With ND leading comfortably in practically all mainstream opinion polls over the past year and a half, and with his own approval ratings now eclipsing a struggling Prime Minister Alexis Tsipras, once considered the “fair-haired boy” of the European left prior to 2015, Mitsotakis’ leitmotif was “less taxes, less social security contributions”.
Besides the economy and what he described as the current leftist-rightist coalition government’s ineptitude and ideological inflexibility, Mitsotakis also promised that a future ND government will tackle the country’s acute demographic problem.
As such, he promised a 2,000-euro benefit to young families for each child born in Greece, as well as an increase in the minimum monthly wage at a rate that is double the annual GDP increase in the country – i.e. with GDP growth estimated at 2 percent in 2018, the minimum wage would increase, as per Mitsotakis’ pledge, at around 4 percent.
The bonus for newborns would be included in the first budget tabled by ND, he added, pointing to looser income criteria aimed to assist younger families the most.

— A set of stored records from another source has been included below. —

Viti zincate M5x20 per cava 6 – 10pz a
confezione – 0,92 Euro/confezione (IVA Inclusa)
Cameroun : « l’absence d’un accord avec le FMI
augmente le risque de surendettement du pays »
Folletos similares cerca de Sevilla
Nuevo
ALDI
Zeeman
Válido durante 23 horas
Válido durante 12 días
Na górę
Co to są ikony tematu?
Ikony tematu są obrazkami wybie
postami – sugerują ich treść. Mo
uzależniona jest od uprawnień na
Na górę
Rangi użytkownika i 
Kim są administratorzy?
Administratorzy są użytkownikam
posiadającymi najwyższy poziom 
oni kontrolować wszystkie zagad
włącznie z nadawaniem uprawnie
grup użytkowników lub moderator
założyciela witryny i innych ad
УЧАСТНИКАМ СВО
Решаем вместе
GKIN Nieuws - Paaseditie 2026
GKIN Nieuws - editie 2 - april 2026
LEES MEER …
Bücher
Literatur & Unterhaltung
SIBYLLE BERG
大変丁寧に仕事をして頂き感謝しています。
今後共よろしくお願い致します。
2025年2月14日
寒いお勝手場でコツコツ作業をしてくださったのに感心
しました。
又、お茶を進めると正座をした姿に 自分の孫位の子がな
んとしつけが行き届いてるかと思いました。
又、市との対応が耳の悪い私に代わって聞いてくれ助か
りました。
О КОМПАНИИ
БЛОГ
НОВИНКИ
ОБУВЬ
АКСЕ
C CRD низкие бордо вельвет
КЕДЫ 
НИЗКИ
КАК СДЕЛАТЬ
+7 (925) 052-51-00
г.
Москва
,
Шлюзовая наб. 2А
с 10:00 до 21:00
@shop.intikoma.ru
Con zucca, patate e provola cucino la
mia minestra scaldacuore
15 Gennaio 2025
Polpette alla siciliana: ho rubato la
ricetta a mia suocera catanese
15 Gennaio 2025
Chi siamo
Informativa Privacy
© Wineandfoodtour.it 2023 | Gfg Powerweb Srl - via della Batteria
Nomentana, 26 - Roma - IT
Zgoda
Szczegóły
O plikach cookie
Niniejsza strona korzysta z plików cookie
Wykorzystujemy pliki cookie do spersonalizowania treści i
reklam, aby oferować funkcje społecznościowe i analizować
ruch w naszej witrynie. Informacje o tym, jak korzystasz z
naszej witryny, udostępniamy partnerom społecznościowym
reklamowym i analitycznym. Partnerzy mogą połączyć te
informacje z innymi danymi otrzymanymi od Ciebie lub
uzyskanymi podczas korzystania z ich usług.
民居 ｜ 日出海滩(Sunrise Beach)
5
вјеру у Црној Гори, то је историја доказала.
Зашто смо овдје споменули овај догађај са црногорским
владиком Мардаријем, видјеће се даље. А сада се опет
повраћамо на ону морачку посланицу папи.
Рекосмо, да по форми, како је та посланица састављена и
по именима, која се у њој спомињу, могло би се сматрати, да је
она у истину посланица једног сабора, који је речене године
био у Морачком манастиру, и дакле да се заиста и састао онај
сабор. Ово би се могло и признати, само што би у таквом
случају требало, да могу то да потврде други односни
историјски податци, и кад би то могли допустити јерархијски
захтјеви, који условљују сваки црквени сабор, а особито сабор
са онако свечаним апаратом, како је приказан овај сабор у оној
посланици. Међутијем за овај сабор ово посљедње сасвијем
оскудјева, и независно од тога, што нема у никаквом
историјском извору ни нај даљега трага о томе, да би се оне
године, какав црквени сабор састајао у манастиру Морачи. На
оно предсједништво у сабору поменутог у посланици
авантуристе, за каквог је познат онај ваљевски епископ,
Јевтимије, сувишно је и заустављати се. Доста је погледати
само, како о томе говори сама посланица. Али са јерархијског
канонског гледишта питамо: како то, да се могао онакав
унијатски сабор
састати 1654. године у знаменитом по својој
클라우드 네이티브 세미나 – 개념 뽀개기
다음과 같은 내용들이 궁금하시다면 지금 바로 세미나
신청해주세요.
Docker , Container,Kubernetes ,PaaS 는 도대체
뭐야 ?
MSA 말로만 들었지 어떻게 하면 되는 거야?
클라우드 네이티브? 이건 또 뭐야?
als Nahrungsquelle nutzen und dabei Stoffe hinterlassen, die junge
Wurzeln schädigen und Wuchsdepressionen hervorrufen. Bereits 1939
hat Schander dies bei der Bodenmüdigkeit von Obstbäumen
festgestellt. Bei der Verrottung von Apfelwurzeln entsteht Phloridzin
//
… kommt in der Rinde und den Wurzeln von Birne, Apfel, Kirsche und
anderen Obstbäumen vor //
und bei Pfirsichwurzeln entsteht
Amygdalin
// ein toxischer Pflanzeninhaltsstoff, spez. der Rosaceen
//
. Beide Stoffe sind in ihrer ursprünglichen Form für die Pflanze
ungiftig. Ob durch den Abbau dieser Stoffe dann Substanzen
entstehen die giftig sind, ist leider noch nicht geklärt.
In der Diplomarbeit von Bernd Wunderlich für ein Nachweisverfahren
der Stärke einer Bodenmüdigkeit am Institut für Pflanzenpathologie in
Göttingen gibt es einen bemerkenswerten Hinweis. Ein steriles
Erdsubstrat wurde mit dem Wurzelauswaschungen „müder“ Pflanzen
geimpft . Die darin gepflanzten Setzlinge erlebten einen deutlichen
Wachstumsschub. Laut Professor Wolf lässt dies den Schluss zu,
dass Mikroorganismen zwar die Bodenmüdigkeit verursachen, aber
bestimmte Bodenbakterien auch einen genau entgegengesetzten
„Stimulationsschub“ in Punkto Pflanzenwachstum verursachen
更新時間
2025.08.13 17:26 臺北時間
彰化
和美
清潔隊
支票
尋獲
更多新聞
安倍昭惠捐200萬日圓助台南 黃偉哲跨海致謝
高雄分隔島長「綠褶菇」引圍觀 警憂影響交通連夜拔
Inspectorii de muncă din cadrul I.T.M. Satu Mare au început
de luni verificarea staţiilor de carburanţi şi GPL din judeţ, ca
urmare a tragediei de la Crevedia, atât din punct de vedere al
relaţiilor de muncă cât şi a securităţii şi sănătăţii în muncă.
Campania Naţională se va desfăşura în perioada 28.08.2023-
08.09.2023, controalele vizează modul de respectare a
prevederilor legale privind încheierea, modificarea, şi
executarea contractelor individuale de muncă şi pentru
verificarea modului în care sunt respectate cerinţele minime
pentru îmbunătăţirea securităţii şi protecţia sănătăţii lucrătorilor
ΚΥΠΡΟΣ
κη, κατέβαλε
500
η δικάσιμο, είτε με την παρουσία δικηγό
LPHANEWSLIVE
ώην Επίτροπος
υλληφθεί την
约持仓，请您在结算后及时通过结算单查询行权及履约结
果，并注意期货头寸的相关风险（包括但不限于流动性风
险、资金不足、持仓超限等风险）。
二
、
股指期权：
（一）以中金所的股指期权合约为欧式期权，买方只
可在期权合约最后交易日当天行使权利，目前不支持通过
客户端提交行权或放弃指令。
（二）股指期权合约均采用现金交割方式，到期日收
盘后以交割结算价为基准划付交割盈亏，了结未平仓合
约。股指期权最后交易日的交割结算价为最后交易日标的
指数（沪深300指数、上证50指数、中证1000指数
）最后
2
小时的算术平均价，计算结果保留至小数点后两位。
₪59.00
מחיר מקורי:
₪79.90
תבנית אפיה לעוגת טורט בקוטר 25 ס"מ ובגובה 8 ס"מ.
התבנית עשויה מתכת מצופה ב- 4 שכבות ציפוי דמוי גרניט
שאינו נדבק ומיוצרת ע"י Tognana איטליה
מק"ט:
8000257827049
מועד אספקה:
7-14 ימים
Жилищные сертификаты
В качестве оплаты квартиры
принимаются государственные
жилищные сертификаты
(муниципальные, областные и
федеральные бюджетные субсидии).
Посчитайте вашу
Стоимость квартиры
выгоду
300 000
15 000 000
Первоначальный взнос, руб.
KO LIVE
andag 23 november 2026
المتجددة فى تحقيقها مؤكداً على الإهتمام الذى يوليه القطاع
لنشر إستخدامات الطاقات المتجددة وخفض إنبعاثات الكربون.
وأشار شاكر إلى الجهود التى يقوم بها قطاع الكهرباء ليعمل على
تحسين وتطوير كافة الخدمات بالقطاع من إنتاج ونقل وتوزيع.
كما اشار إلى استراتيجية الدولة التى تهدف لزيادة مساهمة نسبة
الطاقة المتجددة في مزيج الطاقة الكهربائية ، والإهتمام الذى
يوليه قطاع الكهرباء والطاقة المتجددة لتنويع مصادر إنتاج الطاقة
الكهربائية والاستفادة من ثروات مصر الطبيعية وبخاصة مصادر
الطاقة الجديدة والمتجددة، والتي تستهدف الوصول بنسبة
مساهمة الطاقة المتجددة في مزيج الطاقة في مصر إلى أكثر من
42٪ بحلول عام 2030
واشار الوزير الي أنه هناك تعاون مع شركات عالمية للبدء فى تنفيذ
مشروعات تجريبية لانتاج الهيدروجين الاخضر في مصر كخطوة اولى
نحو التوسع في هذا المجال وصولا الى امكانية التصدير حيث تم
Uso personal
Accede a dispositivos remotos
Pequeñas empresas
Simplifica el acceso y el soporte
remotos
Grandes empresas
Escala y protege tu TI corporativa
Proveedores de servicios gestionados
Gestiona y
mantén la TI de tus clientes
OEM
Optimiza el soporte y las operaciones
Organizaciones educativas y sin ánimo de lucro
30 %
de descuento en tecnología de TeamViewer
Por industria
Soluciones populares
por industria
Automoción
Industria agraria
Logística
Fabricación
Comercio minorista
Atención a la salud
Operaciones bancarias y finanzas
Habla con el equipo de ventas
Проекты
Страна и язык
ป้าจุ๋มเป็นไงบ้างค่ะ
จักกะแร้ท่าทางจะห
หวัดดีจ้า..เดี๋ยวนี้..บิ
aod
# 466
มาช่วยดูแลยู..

More “family-friendly” proposals included giving mothers the opportunity to select the period for taking maternity and post-partum leave, a home assistance program for working mothers and even a 180-euro-a-month stipend for 10 months for each child that is not accepted into a public daycare center. The latter would give a child’s parents and custodians the ability to opt for a private daycare center.
In a bid to reverse the current government’s numerous tax and contributions hikes since 2016 – as part of the third memorandum – Mitsotakis clicked off a series of promises to cut taxes, such as reducing the unpopular property tax, an introductory income tax rate for newly active taxpayers at 9 percent (from the current 22 percent), a corporate tax rate of 20 percent (from the current 29 percent), a 15-percent social security contributions (from 20 percent), lower VAT rates, especially in the tourism and food & beverage sectors (11 percent), as well as an eagerly foreseen 120-payment installment plan for covering off arrears to the tax bureau and social security funds.
He also promised to gradually abolish a yearly fee (500 to 600 euros) imposed on self-employed professionals – even with zero income – and a progressive tax the leftist government dubbed a “special solidarity contribution”.
“The goal of our policy is not just the country’s growth, but to bridge differences, to remove divisions and reduce inequities; to work for the economic and social reconstruction of our country’s middle class; the middle class established by our fathers and grandfathers, mothers and grandmothers … within 50 years they created, from the ruins of war, a state that is today still among the 30 most prosperous in the world,” he told party delegates at a conference center adjacent to the Athens International Airport during a nationally televised address, adding:
“This is the accomplishment of Greece’s middle class, an accomplishment that is based on a simply and traditional value: personal and collective success; hard work; the desire for one’s children to live a better life than the one we live – the values that Mr. Tsipras and his friends disparage.”